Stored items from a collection
Start of Block

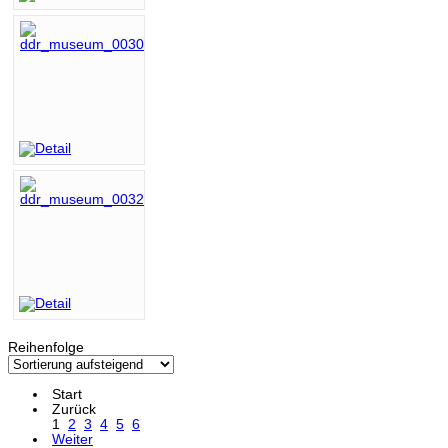
Reihenfolge
Start
Zurück
1
2
3
4
5
6
Weiter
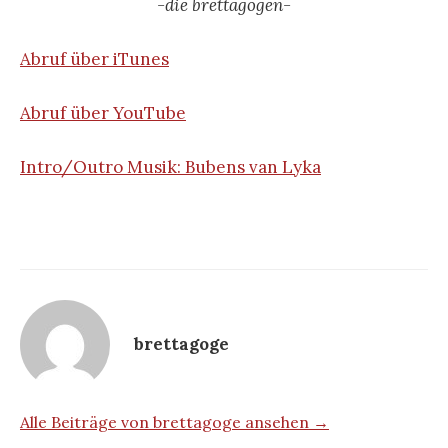
-die brettagogen-
Abruf über iTunes
Abruf über YouTube
Intro/Outro Musik: Bubens van Lyka
brettagoge
Alle Beiträge von brettagoge ansehen →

End of Block

Try it
Reproduce each line from the data that has "Abruf" in it.

Solution to this problem
Abruf über iTunes
Abruf über YouTube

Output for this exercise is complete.